Di lokasi yang berbeda, Presiden Tokyo Electric Power Company Holdings Inc., Tomoaki Kobayakawa, memimpin upacara peringatan di bekas lokasi pembangkit listrik nuklir Fukushima Daiichi. Dalam kesempatan tersebut, Kobayakawa menyampaikan rasa penyesalan dan komitmen perusahaan untuk bertanggung jawab penuh atas dampak kecelakaan nuklir yang diakibatkan oleh bencana tersebut. "Kecelakaan Fukushima Daiichi menjadi titik awal perusahaan untuk belajar dan memperbaiki diri," kata Kobayakawa, menekankan pentingnya pembelajaran dari masa lalu untuk menjamin keselamatan dan keamanan nuklir di masa mendatang.
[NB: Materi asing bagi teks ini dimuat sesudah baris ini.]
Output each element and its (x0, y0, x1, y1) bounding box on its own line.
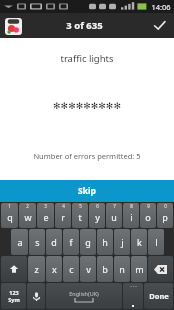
button[interactable]: Space (46, 283, 122, 309)
button[interactable]: h (97, 229, 113, 255)
button[interactable]: Shift (1, 256, 27, 282)
button[interactable]: 8 (123, 203, 139, 228)
staticText: x (52, 263, 57, 275)
button[interactable]: d (46, 229, 62, 255)
button[interactable]: x (46, 256, 62, 282)
staticText: Number of errors permitted: 5 (33, 151, 141, 161)
button[interactable]: Symbols (1, 283, 26, 309)
staticText: z (34, 263, 39, 275)
staticText: c (69, 263, 74, 275)
staticText: t (78, 211, 82, 223)
button[interactable]: c (63, 256, 79, 282)
staticText: 7 (113, 203, 116, 209)
button[interactable]: s (29, 229, 45, 255)
staticText: r (61, 211, 65, 223)
staticText: Sym (8, 296, 20, 303)
staticText: u (111, 211, 117, 223)
button[interactable]: 4 (55, 203, 71, 228)
staticText: " " " (130, 285, 137, 290)
button[interactable]: z (28, 256, 45, 282)
staticText: f (69, 236, 73, 248)
staticText: Done (149, 291, 169, 301)
staticText: h (102, 236, 108, 248)
button[interactable]: 6 (89, 203, 105, 228)
button[interactable]: g (80, 229, 96, 255)
staticText: 6 (96, 203, 99, 209)
button[interactable]: k (131, 229, 147, 255)
button[interactable]: m (131, 256, 147, 282)
staticText: 0 (164, 203, 167, 209)
staticText: v (86, 263, 91, 275)
staticText: e (43, 211, 49, 223)
staticText: English(UK) (69, 290, 99, 297)
staticText: 123 (9, 289, 19, 296)
staticText: b (102, 263, 108, 275)
button[interactable]: v (80, 256, 96, 282)
staticText: Skip (78, 185, 96, 197)
staticText: j (121, 236, 124, 248)
button[interactable]: 0 (157, 203, 173, 228)
staticText: 4 (62, 203, 65, 209)
staticText: n (119, 263, 125, 275)
button[interactable]: n (114, 256, 130, 282)
button[interactable]: Backspace (148, 256, 173, 282)
staticText: 3 (44, 203, 47, 209)
staticText: w (24, 211, 32, 223)
button[interactable]: 5 (72, 203, 88, 228)
button[interactable]: Period (123, 283, 143, 309)
staticText: l (155, 236, 158, 248)
button[interactable]: Done (144, 283, 173, 309)
button[interactable]: Voice input (27, 283, 45, 309)
staticText: k (137, 236, 142, 248)
staticText: y (95, 211, 100, 223)
button[interactable]: Confirm (144, 13, 174, 38)
staticText: ✻✻✻✻✻✻✻✻✻ (53, 101, 121, 111)
button[interactable]: j (114, 229, 130, 255)
staticText: 3 of 635 (66, 19, 103, 32)
staticText: g (85, 236, 91, 248)
staticText: 2 (26, 203, 29, 209)
button[interactable]: l (148, 229, 164, 255)
staticText: 8 (130, 203, 133, 209)
button[interactable]: f (63, 229, 79, 255)
staticText: i (130, 211, 133, 223)
staticText: o (145, 211, 151, 223)
staticText: a (17, 236, 23, 248)
staticText: 14:06 (151, 2, 171, 12)
button[interactable]: 1 (1, 203, 18, 228)
staticText: traffic lights (60, 52, 114, 65)
button[interactable]: Skip (0, 180, 174, 202)
button[interactable]: 7 (106, 203, 122, 228)
staticText: m (135, 263, 144, 275)
staticText: 9 (147, 203, 150, 209)
staticText: d (51, 236, 57, 248)
staticText: q (7, 211, 13, 223)
staticText: p (162, 211, 168, 223)
button[interactable]: 3 (37, 203, 54, 228)
button[interactable]: 9 (140, 203, 156, 228)
staticText: s (35, 236, 40, 248)
button[interactable]: 2 (19, 203, 36, 228)
staticText: 5 (79, 203, 82, 209)
button[interactable]: b (97, 256, 113, 282)
button[interactable]: a (11, 229, 28, 255)
staticText: 1 (8, 203, 11, 209)
button[interactable]: Up (2, 15, 24, 37)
Di luar upacara resmi, warga di tiga prefektur terdampak terparah – Iwate, Miyagi, dan Fukushima – juga menggelar berbagai kegiatan peringatan. Momen hening dan doa bersama menjadi bentuk penghormatan bagi para korban. Masayuki Nitanai, seorang pejabat dari Kota Minamisanriku, Prefektur Miyagi, mengungkapkan keprihatinannya terhadap memudarnya kesadaran akan bahaya bencana di kalangan masyarakat. "Meskipun ingatan akan tragedi ini masih hidup, saya merasakan kesadaran akan pentingnya kesiapsiagaan bencana mulai menurun," kata Nitanai, seraya menekankan pentingnya edukasi dan sosialisasi pencegahan bencana agar peristiwa serupa tidak terulang.
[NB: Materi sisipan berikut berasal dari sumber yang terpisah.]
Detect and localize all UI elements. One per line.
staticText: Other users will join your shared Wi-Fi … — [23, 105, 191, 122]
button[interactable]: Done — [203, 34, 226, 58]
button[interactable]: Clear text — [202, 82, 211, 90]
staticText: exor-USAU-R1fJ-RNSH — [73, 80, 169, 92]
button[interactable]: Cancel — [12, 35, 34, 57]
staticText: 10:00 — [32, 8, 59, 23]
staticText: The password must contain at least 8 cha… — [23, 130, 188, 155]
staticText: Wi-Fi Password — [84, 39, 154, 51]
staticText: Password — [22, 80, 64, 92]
Kisah pilu juga disampaikan oleh Reiko Endo di Pantai Usuiso, Iwaki, Prefektur Fukushima. Ia mengenang kepergian seorang teman yang menjadi korban tsunami. Cerita-cerita pribadi seperti ini menjadi pengingat akan dampak nyata dari bencana tersebut, dan pentingnya menjaga ingatan kolektif tentang tragedi ini.

Proses pemulihan pasca bencana masih berlangsung hingga kini. Sekitar 28.000 orang masih mengungsi di berbagai penjuru Jepang. Tujuh kotamadya di Fukushima masih ditetapkan sebagai zona terlarang akibat radiasi nuklir. Monumen-monumen peringatan, seperti monumen batu di Chojahara yang mencantumkan nama 44 korban, menjadi simbol pengingat akan skala kerusakan dan kerugian jiwa yang terjadi. Di sisi lain, berdirinya Iwate Tsunami Memorial Museum menjadi bukti komitmen Jepang untuk mentransformasikan tragedi ini menjadi pembelajaran berharga bagi dunia, khususnya dalam mitigasi bencana dan pembangunan masyarakat yang tangguh bencana.
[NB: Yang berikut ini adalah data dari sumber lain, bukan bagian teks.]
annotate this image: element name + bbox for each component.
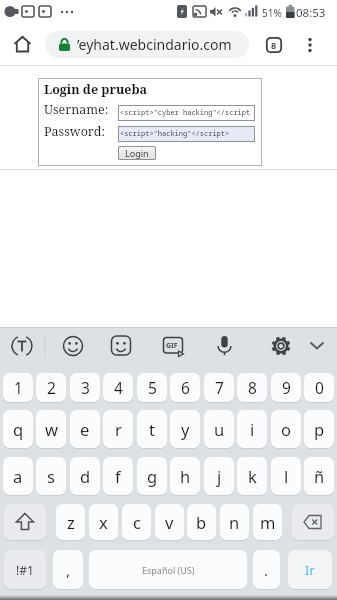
staticText: k xyxy=(248,465,257,487)
button[interactable]: 7 xyxy=(204,373,234,402)
staticText: e xyxy=(80,418,90,440)
staticText: y xyxy=(181,418,190,440)
staticText: m xyxy=(260,511,276,533)
staticText: 6 xyxy=(181,377,190,398)
staticText: , xyxy=(66,560,71,580)
button[interactable]: !#1 xyxy=(4,550,46,589)
button[interactable]: 4 xyxy=(103,373,133,402)
button[interactable]: <script>"cyber hacking"</script xyxy=(118,105,255,121)
button[interactable] xyxy=(0,327,49,365)
button[interactable]: <script>"hacking"</script> xyxy=(118,126,255,142)
button[interactable]: w xyxy=(36,410,66,448)
staticText: Ir xyxy=(305,561,315,579)
staticText: Login de prueba xyxy=(44,81,148,98)
button[interactable]: 8 xyxy=(266,37,282,53)
button[interactable]: o xyxy=(271,410,301,448)
button[interactable]: 5 xyxy=(137,373,167,402)
staticText: 51% xyxy=(262,6,282,20)
button[interactable]: m xyxy=(253,504,282,540)
button[interactable]: 0 xyxy=(304,373,334,402)
button[interactable]: f xyxy=(103,457,133,495)
button[interactable]: y xyxy=(170,410,200,448)
button[interactable]: 1 xyxy=(3,373,33,402)
staticText: <script>"hacking"</script> xyxy=(120,129,230,139)
staticText: c xyxy=(133,511,141,533)
staticText: 1 xyxy=(14,377,23,398)
button[interactable]: r xyxy=(103,410,133,448)
button[interactable]: 3 xyxy=(70,373,100,402)
button[interactable]: z xyxy=(56,504,85,540)
staticText: r xyxy=(115,418,122,440)
staticText: w xyxy=(45,418,58,440)
button[interactable]: s xyxy=(36,457,66,495)
button[interactable] xyxy=(145,327,193,365)
staticText: Username: xyxy=(44,101,109,118)
staticText: x xyxy=(99,511,108,533)
button[interactable]: 2 xyxy=(36,373,66,402)
button[interactable]: . xyxy=(253,550,280,589)
button[interactable]: Español (US) xyxy=(89,550,247,589)
button[interactable]: 8 xyxy=(237,373,267,402)
button[interactable]: j xyxy=(204,457,234,495)
staticText: !#1 xyxy=(16,562,34,578)
button[interactable]: x xyxy=(89,504,118,540)
button[interactable]: Ir xyxy=(288,550,332,589)
staticText: 9 xyxy=(282,377,291,398)
button[interactable] xyxy=(193,327,241,365)
button[interactable]: 9 xyxy=(271,373,301,402)
button[interactable]: v xyxy=(155,504,184,540)
button[interactable]: g xyxy=(137,457,167,495)
staticText: d xyxy=(80,465,91,487)
staticText: ’eyhat.webcindario.com xyxy=(77,35,232,54)
staticText: Español (US) xyxy=(142,564,195,576)
staticText: s xyxy=(47,465,55,487)
staticText: 8 xyxy=(248,377,257,398)
staticText: GIF xyxy=(166,341,178,351)
button[interactable]: q xyxy=(3,410,33,448)
staticText: o xyxy=(281,418,291,440)
button[interactable] xyxy=(301,36,319,54)
staticText: z xyxy=(67,511,75,533)
button[interactable] xyxy=(13,35,32,54)
staticText: b xyxy=(196,511,207,533)
staticText: u xyxy=(214,418,225,440)
button[interactable]: Login xyxy=(118,146,156,160)
staticText: Password: xyxy=(44,123,105,140)
staticText: v xyxy=(165,511,174,533)
button[interactable]: d xyxy=(70,457,100,495)
button[interactable] xyxy=(49,327,97,365)
button[interactable]: l xyxy=(271,457,301,495)
button[interactable]: t xyxy=(137,410,167,448)
button[interactable]: ’eyhat.webcindario.com xyxy=(45,31,249,58)
button[interactable]: i xyxy=(237,410,267,448)
button[interactable]: h xyxy=(170,457,200,495)
button[interactable]: u xyxy=(204,410,234,448)
staticText: i xyxy=(250,418,255,440)
staticText: ñ xyxy=(314,465,325,487)
staticText: g xyxy=(147,465,158,487)
button[interactable]: k xyxy=(237,457,267,495)
staticText: 7 xyxy=(215,377,224,398)
button[interactable]: , xyxy=(53,550,83,589)
button[interactable]: b xyxy=(187,504,216,540)
staticText: n xyxy=(229,511,240,533)
button[interactable] xyxy=(241,327,289,365)
button[interactable] xyxy=(97,327,145,365)
button[interactable]: e xyxy=(70,410,100,448)
staticText: a xyxy=(13,465,23,487)
button[interactable]: ñ xyxy=(304,457,334,495)
button[interactable] xyxy=(292,504,334,540)
button[interactable]: 6 xyxy=(170,373,200,402)
button[interactable]: p xyxy=(304,410,334,448)
staticText: 2 xyxy=(47,377,56,398)
button[interactable]: c xyxy=(122,504,151,540)
staticText: Login xyxy=(125,147,149,159)
staticText: 0 xyxy=(315,377,324,398)
staticText: . xyxy=(264,560,269,580)
button[interactable]: n xyxy=(220,504,249,540)
button[interactable]: a xyxy=(3,457,33,495)
button[interactable] xyxy=(4,504,46,540)
button[interactable] xyxy=(289,327,337,365)
staticText: j xyxy=(217,465,222,487)
staticText: q xyxy=(13,418,24,440)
Museum ini, selain sebagai monumen peringatan, juga berfungsi sebagai pusat edukasi bagi masyarakat tentang pentingnya kesiapsiagaan bencana. Dengan menggarisbawahi posisi Jepang di Cincin Api Pasifik yang membuatnya rentan terhadap bencana alam, museum ini menegaskan pentingnya pengetahuan, teknologi, dan tindakan preventif untuk meminimalisir dampak bencana di masa depan. Kesiapan dan kewaspadaan menjadi kunci utama bagi Jepang dalam menghadapi ancaman bencana di masa depan.

Proses rekonstruksi dan pemulihan pasca bencana menunjukkan ketahanan dan semangat masyarakat Jepang, namun juga menyoroti pentingnya menjaga ingatan kolektif akan peristiwa 11 Maret 2011 dan terus meningkatkan upaya pencegahan bencana untuk generasi mendatang.